The issue to determine is whether the prosecution proved beyond any reasonable doubt that the injury suffered by PW1 was grievous harm. The evidence of PW1 was that he had suffered a cut on his hand. PW5, a neighbour tied up the wound, which was by then bleeding according to her evidence and that of PW3 and PW4. PW1 was taken to hospital. When the court stepped him down on first day he testified, he said he had been admitted for a month. He later said it was for 4 days which PW3, his mother confirmed.

The Court, it must be remembered, stepped him down on grounds he was still looking quite unwell. He had testified that his small finger where he had been injured by the Appellant, was “dead”. That was the ground on which the court said that the P3 form was filled prematurely. It is untrue to say that court ordered for the P3 form to be re-filled and that it even suggested which injury was to be classified. The court did not substitute the charges against the Appellant to reflect the change in count 1 for ASSAULT TO GRIEVOUS HARM. That is within court’s power under Section 214 of the Criminal Procedure Code. That ground had therefore no merit.

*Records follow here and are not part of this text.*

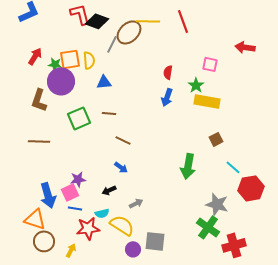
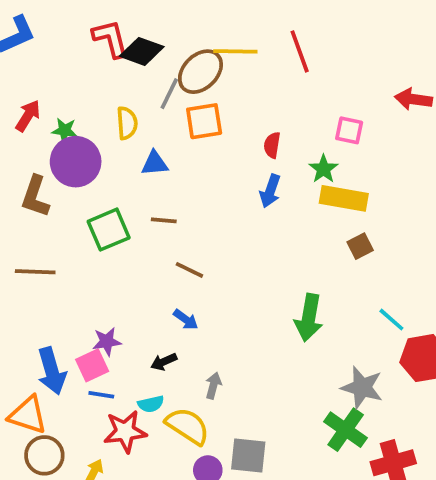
orange square: (70, 59) -> (204, 121), moved
brown square: (216, 139) -> (360, 246), moved
gray arrow: (136, 203) -> (213, 386), turned -48

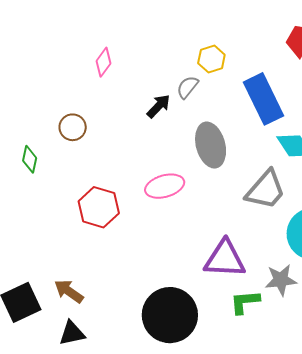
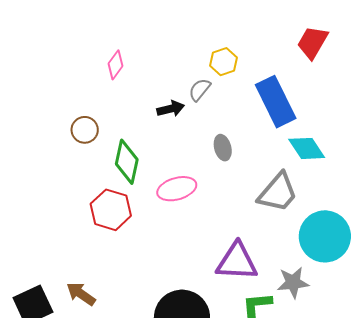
black arrow: (159, 106) -> (171, 109), turned 32
gray ellipse: (211, 145) -> (223, 148), size x0.6
green diamond: (30, 159) -> (127, 162), moved, size x1.6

The second ground raised in this appeal was inconsistency as to scene where this incident occurred. Whether outside PW3’s home or near the Shamba. Even though the State admits that inconsistency and explains that it was caused by Appellant’s admission that he was present at the scene of incident wherever it was.

I do not see any serious inconsistency considering the evidence of PW5, the neighbour to both Appellant and his witnesses and the Complainants and their witnesses. Her evidence was that she was in her shamba harvesting maize when she heard screams. She went to the scene ä few seconds later and managed to witness both assaults.” It is clear from this evidence that the homes of the Complainants were near her shamba for her to reach within a few seconds to the scene.

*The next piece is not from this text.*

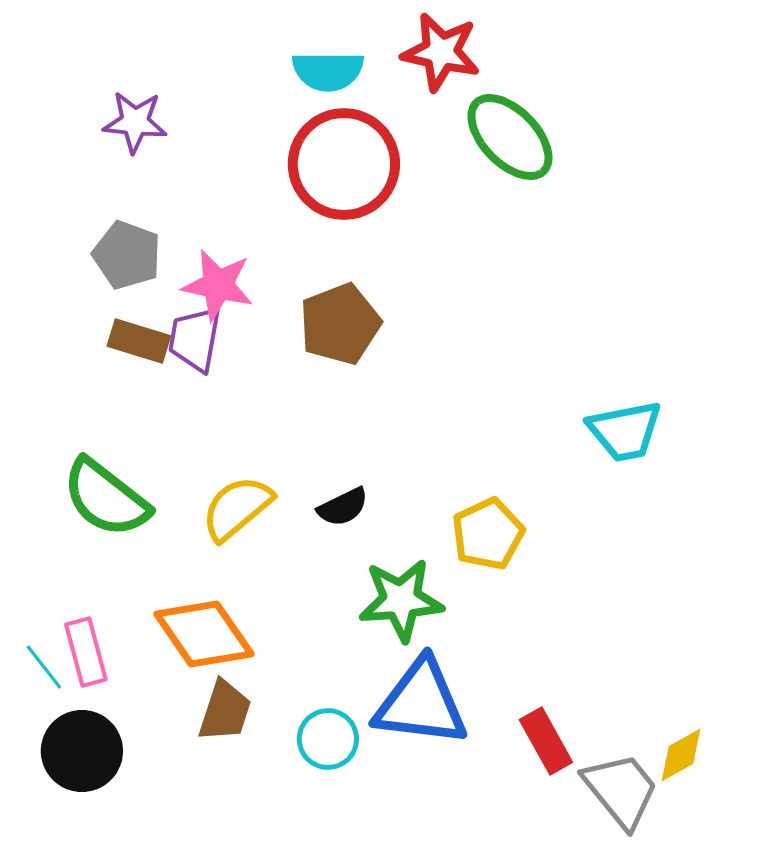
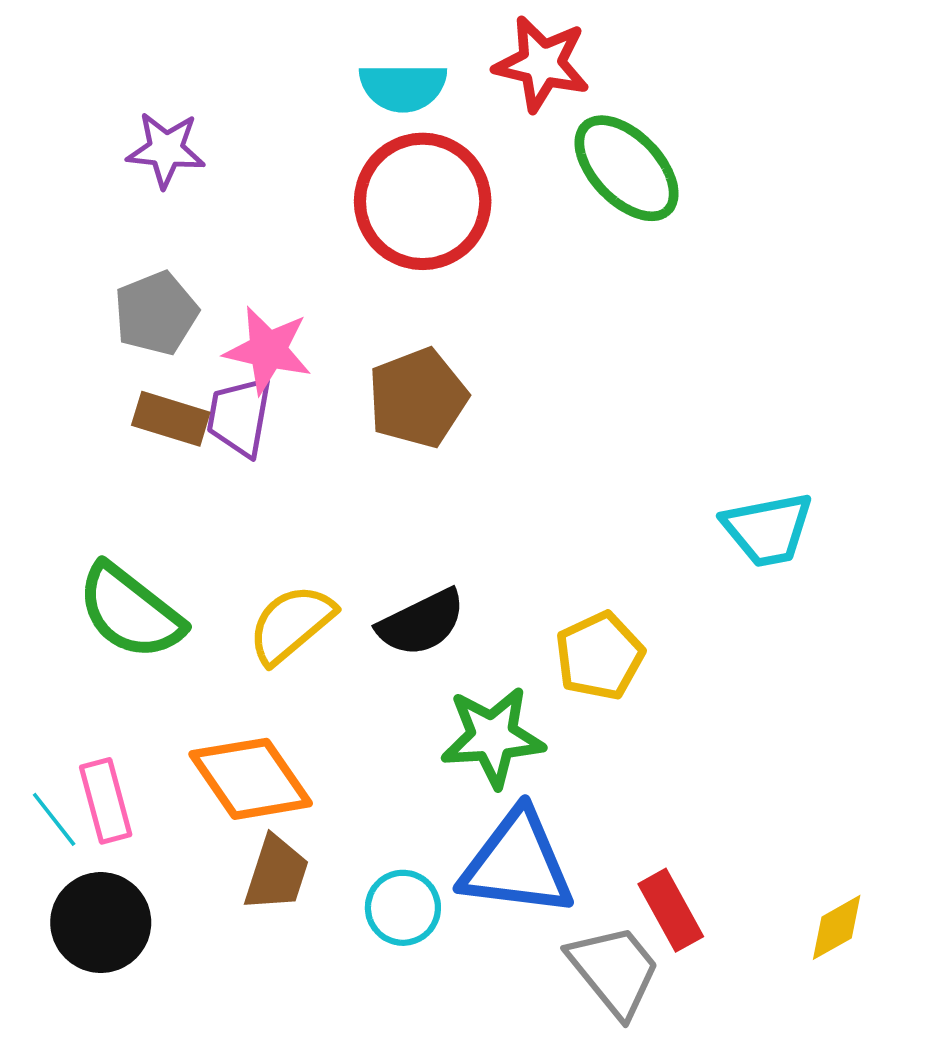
gray pentagon: (127, 255) -> (156, 313), turned 30
black semicircle: (343, 507) -> (421, 623), size x1.4
gray trapezoid: (621, 790) -> (614, 970), moved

The distance between the homes and shambas do appear to have been quite short and in my view insignificant. The Appellant has also urged the court to find his evidence and that of the witnesses he called was consistent and therefore truthful. Apart from exact position of the assault, I did find that the Complainant and his witnesses were consistent. The Trial Court after hearing them and examining their demeanour found them truthful. The trial court did not believe the defence.

What was the defence story?

It was that the Appellant was surrounded by both Complainants and their relative PW4 and PW1’s brother. That as PW1’s mother lifted his panga to cut the Appellant, he cut PW1 instead and that as PW3 intervened she too was cut. He says they then went to the Police to report the incident.

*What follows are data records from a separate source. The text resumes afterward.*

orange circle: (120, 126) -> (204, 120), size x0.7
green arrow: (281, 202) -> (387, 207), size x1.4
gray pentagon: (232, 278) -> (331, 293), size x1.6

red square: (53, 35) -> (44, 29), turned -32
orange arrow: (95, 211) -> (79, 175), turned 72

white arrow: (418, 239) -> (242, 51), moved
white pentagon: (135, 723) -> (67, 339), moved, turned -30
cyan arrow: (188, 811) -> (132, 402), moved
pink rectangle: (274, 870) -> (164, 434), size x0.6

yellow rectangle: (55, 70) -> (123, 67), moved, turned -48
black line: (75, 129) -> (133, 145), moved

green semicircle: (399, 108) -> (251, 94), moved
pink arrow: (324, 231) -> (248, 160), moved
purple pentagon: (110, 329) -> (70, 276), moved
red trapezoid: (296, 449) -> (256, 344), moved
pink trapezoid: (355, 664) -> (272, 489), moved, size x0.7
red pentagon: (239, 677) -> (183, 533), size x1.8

If Appellant’s story was to be believed, question is what was there for the Complainants to report.

According to the Appellant, they had assaulted each other. They could not have reported anything. PW6 was the Police Officer who received their report and he says that the two Complainants reported that the Appellant had assaulted them. The Appellant also went to the Station and according to PW6, he admitted assaulting the two and so he arrested him same day of incident. PW6 also said that the Appellant reported that the Complainant had tried to break into his house. That was not what he said in his defence.

On considering the evidence adduced before the trial court and the trial court’s Judgment. I see no ground upon which to fault the Court’s finding. This appeal lacks in merit and I accordingly dismiss it.

JESSIE LESIIT

JUDGE

Read, signed and delivered this 2nd day of July, 2003.